Erdoğan'ın, gazeteden Lally Weymouth ile yaptığı röportaj, Washington Post'un internet sitesinde yayınlandı.
Başbakan Erdoğan, ''Suriye Ulusal Konseyi'ni destekliyor musunuz? Konsey üzerinde Müslüman Kardeşler'in hakimiyet kurmasından kaygılı mısınız?'' sorusu üzerine şunları kaydetti:
''Suriye'yi temsil etme yeteneği olan, Suriye içindeki ve dışındaki herkes, bu konseyin bir parçası. Suriye'deki Müslüman Kardeşler'in üyeleri de Suriye halkının parçası ve onlar da demokratik haklarını kullanma haklarına sahipler. Benzer gelişmeler Mısır'da da oldu. Yıllarca, orada varolan rejim, Müslüman Kardeşler'in üyelerine siyasi haklarını kullanma izni vermedi. Mısır'da şimdi insanlar Müslüman Kardeşler'in partisini, hükümetleri olarak seçti. Cumhurbaşkanlığı seçimlerinde de Müslüman Kardeşler'in bir üyesi cumhurbaşkanı seçildi. Eğer demokratik sisteme inanıyorsak, insanların iradesini kabul etmeliyiz.''
Başbakan Erdoğan'a, ''ABD'nin, uçaksavar silahlarının sınırdan Suriye'ye geçirilmesine izin vermede Türkiye'yi durdurduğu belirtiliyor. Bu doğru mu? Suriyeli muhalifler uçaksavar silahları olmadan nasıl kazanabilir?'' sorusu da yöneltildi.
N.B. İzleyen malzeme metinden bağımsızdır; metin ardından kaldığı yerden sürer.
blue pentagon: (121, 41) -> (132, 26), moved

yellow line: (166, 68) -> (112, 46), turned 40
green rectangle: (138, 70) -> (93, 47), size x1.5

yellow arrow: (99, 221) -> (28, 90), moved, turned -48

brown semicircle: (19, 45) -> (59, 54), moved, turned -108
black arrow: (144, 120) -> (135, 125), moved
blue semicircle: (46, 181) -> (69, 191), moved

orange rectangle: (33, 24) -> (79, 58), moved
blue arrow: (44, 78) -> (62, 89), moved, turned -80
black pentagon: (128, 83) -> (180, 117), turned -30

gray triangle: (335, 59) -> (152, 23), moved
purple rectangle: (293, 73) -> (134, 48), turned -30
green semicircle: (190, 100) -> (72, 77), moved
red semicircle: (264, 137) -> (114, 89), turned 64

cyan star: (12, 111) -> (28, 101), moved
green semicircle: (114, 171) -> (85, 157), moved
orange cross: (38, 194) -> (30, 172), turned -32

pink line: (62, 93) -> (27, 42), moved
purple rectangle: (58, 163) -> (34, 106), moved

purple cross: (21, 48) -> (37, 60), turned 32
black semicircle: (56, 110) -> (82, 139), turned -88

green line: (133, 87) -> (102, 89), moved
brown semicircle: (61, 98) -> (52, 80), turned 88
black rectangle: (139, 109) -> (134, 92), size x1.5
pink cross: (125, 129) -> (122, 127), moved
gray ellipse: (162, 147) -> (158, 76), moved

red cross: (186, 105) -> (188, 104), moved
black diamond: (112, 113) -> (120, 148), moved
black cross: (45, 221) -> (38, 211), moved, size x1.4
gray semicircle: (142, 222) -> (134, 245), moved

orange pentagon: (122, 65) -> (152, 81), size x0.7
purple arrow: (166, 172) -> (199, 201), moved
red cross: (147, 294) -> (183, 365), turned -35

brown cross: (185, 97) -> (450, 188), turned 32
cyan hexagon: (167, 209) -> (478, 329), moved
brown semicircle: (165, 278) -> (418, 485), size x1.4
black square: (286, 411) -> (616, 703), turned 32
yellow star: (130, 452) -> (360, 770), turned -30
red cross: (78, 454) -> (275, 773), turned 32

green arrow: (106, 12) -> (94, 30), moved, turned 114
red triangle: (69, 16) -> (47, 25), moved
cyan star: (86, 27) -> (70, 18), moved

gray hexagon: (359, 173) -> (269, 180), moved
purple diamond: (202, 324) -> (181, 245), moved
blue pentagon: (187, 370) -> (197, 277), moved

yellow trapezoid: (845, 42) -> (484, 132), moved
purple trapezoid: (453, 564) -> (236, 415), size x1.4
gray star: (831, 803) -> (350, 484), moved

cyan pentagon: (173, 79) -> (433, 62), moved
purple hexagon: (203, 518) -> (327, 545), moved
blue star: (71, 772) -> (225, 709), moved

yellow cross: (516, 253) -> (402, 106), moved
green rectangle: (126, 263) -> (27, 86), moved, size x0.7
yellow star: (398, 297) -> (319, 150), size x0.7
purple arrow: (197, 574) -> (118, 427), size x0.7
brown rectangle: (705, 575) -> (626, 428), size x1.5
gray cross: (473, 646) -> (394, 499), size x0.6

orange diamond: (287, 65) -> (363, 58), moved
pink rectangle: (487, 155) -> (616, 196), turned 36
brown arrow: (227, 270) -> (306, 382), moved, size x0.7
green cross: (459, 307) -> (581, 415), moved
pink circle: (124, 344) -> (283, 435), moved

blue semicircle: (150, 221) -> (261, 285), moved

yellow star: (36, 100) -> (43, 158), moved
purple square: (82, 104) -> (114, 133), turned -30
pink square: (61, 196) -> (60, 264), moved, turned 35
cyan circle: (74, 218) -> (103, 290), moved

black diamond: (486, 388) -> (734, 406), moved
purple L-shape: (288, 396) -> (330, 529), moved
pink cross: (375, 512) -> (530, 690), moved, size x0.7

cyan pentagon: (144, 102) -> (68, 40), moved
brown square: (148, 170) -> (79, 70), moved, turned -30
Erdoğan, bu soruya cevaben şunları kaydetti:
''ABD şimdiye kadar, açıklamaları yoluyla sürecin bir parçası olmuştur ama başka bir katkısı olmamıştır. Muhaliflere destek, bölgedeki ülkeler ve Suriye'nin dışında yaşayan Suriyeliler tarafından sağlanmıştır. Türkiye, gıda ve ilaç gibi lojistik destek sağlıyor. Bunun yanında, biz, sınırın bizim tarafımızdaki kamplara sığınmak isteyenlere destek veriyoruz. Şu ana kadar bu desteğin toplam miktarı 250 milyon dolardan fazla. Biz, Suriye'nin dost halkına, kardeşlerimize bu desteği vermeye devam edeceğiz''.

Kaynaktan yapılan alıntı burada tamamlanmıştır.